Hemoglobinopathies are inherited disorders of hemoglobin that alter oxygen binding capacity by affecting the production of a specific subset of globin chains or their structure.1 A lesser-known subtype, Syracuse hemoglobinopathy (SH), was first identified in 4 generations of a family in the 1970s.2 As with other disorders of hemoglobin structure, there is an inherent risk of increased cell breakdown and turnover. This case discusses the presentation of gout in a patient with a history of SH.
Case presentation
A 44-year-old man with known SH, tobacco use disorder, and shoulder osteoarthritis presented with pain and palpable nodular masses on bilateral elbows, metacarpophalangeal joints, and feet progressively over 5 years. Of note, he was initially misdiagnosed with polycythemia vera after an incidental finding of elevated hematocrit more than 10 years prior. His mother, maternal aunt, and maternal grandmother have all been treated for polycythemia vera.
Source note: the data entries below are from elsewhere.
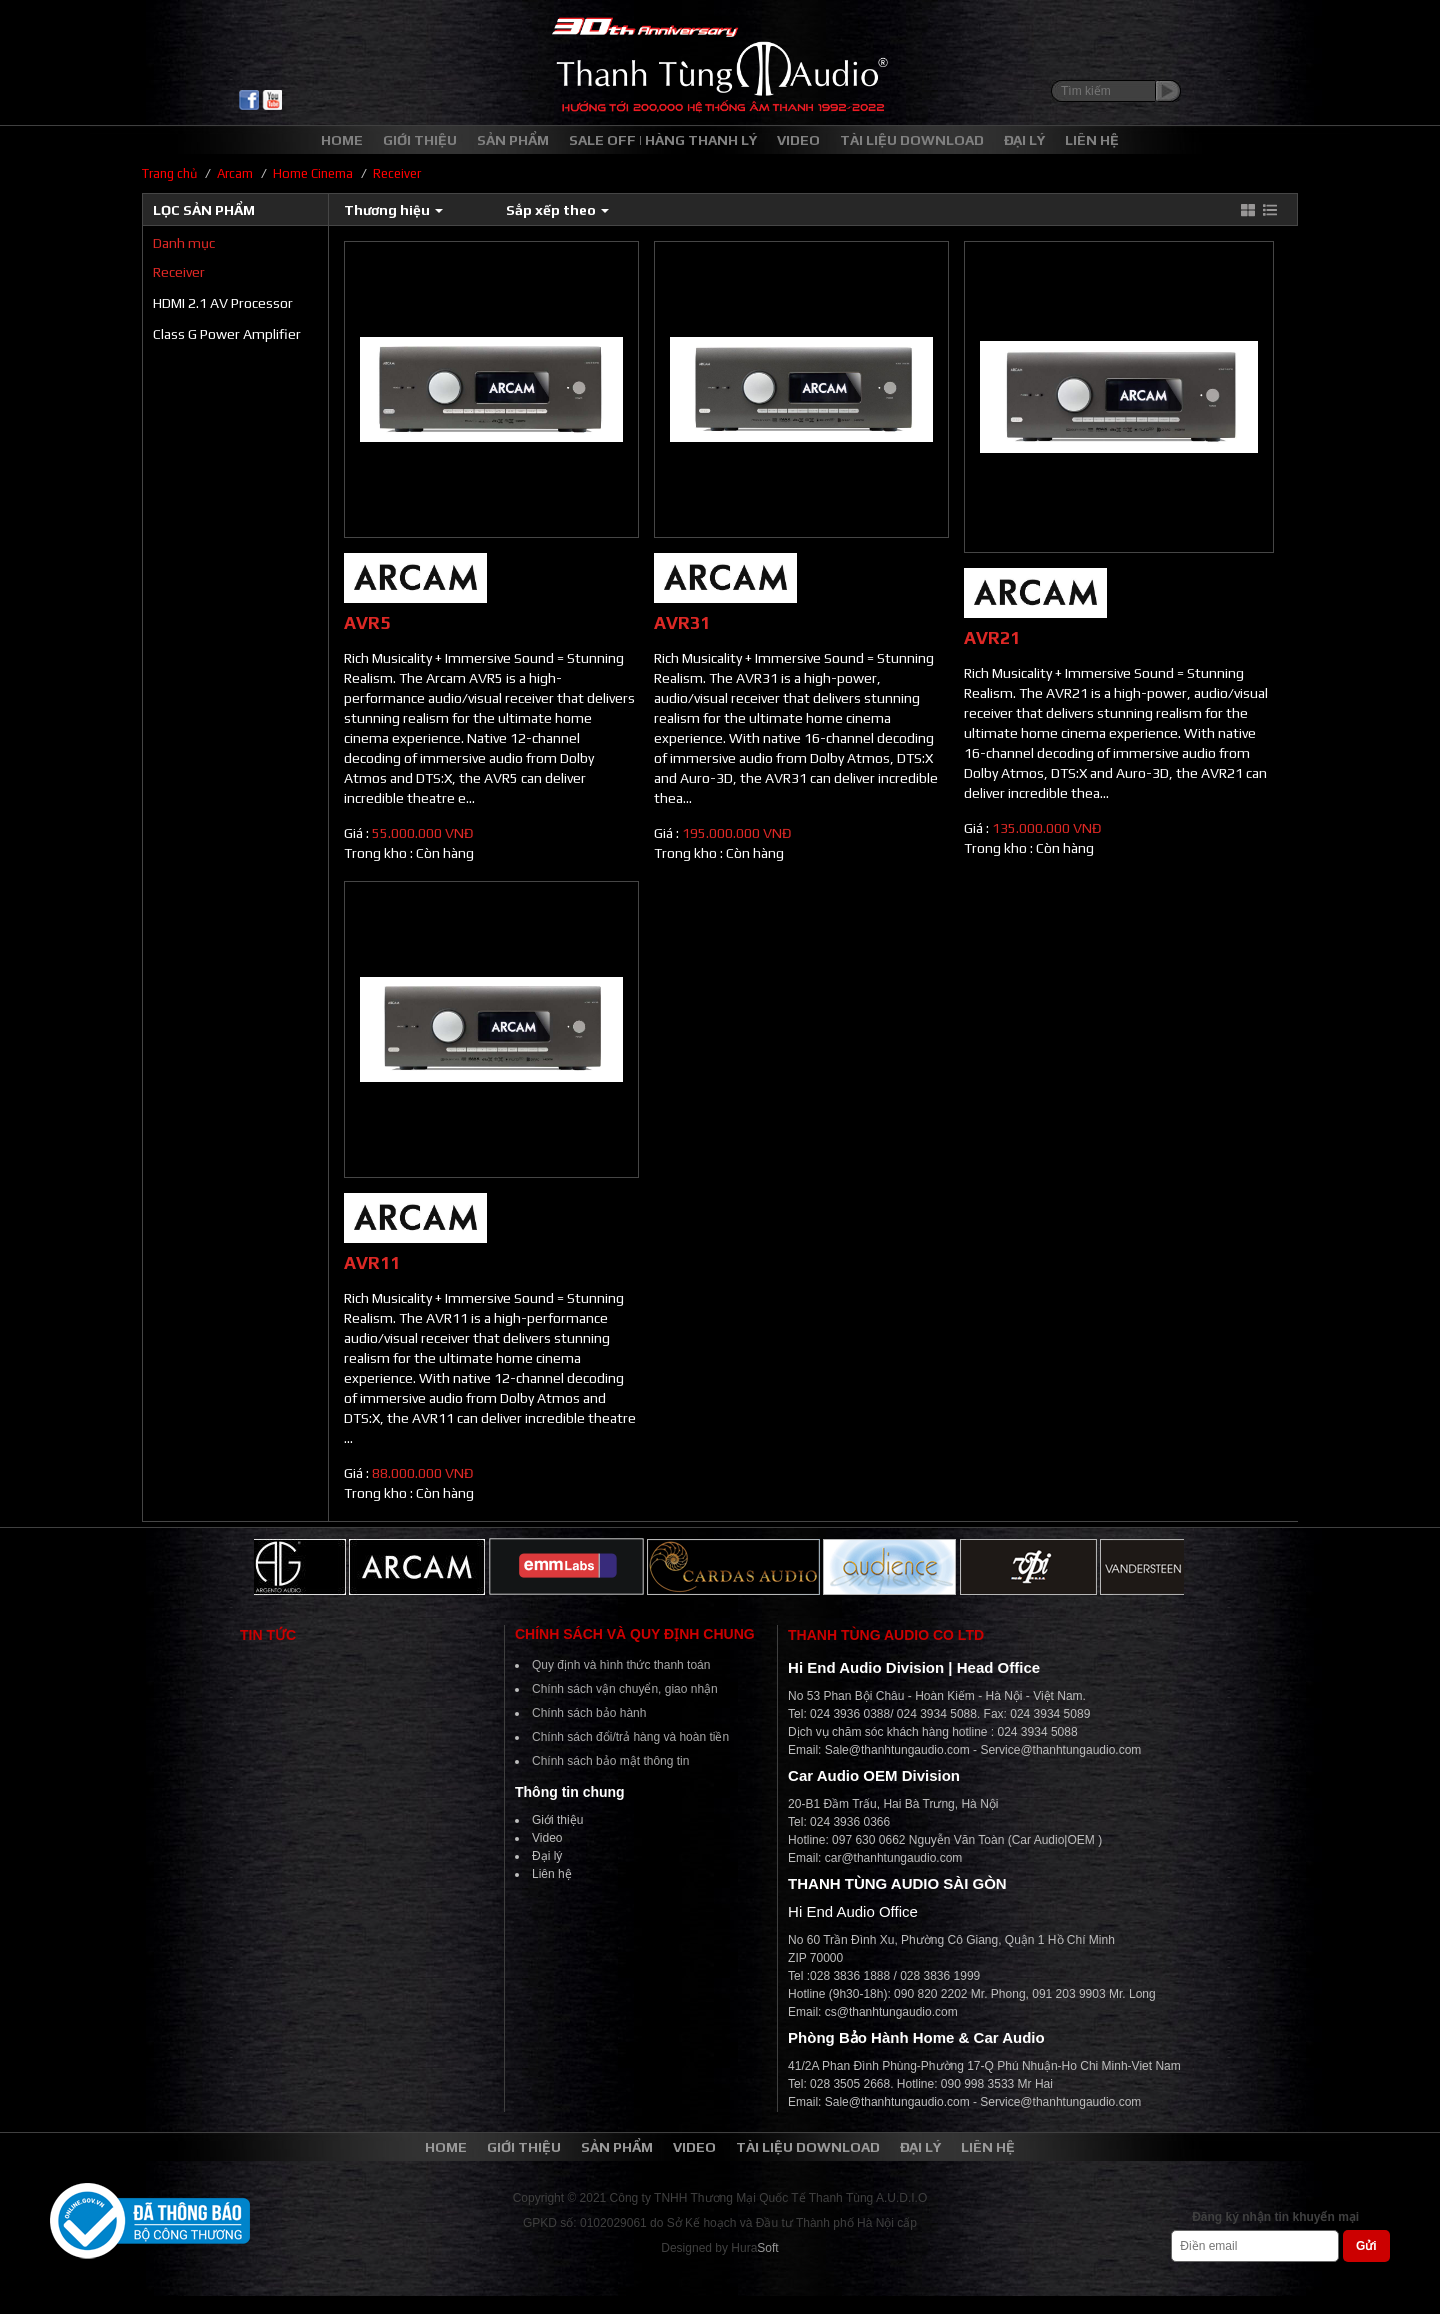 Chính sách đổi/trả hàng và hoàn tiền (630, 1737)
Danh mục (184, 243)
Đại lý (547, 1856)
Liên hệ (552, 1874)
On examination, there were irregular palpable masses of varying sizes, erythema, and tenderness over the second metacarpophalangeal joint of the left hand, bilateral elbows, and bilateral metatarsophalangeal joints. Laboratory studies were remarkable for 19.8 g/dL hemoglobin (reference range, 12.0-16.0 g/dL); 63.4% hematocrit (reference range, 37.0%-47.0%); 219 × 103 µL platelets (reference range, 150-450 × 103 µL); 79.3 fL mean corpuscular volume (reference range, 81.0-99.0 fL); 14 mg/dL blood urea nitrogen (reference range, 8-27 mg/dL); 1.18 mg/dL creatinine (reference range, 0.60-1.60 mg/dL); 3 mmol/h erythrocyte sedimentation rate (reference range, 0-30 mmol/h); 88 IU/L alkaline phosphatase (reference range, 34-130 IU/L); and 11.3 mg/dL uric acid (reference range, 2.4-7.9 mg/dL). Hemoglobin electrophoresis studies showed a 49% hemoglobin A1 (reference range, 95%-98%); 3.0% hemoglobin A2 (reference range, 2%-3%); 3.1% hemoglobin F (reference range, < 0.6%); and 44.9% hemoglobin Syracuse (reference range, absent). It was negative for JAK2 V617F mutation. An X-ray of the bilateral feet showed irregularity/erosion involving the medial border of the great toe metatarsal head, joint effusions, and sclerotic margins (Figure 1). A prominent plantar calcaneal spur was present (Figure 2). Synovial fluid analysis detected the presence of negatively birefringent needle-shaped urate crystals.
Per the Clinical Gout Diagnosis tool, which has a sensitivity of 97%, this patient scored high given the findings of greater than one attack of acute arthritis, mono/oligoarthritic attacks, podagra, erythema, probable tophi, and hyperuricemia. This raised the likelihood of his presentation being an acute flare of tophaceous gout.3 He was treated with colchicine and prednisone for acute exacerbation. Once the exacerbation subsided, the colchicine was discontinued, and allopurinol was added. The uric acid goal was < 6 mg/dL and was consistently maintained. Over the subsequent months, he reported mild joint pain if he stopped taking allopurinol but did not report a recurrence in disease exacerbation.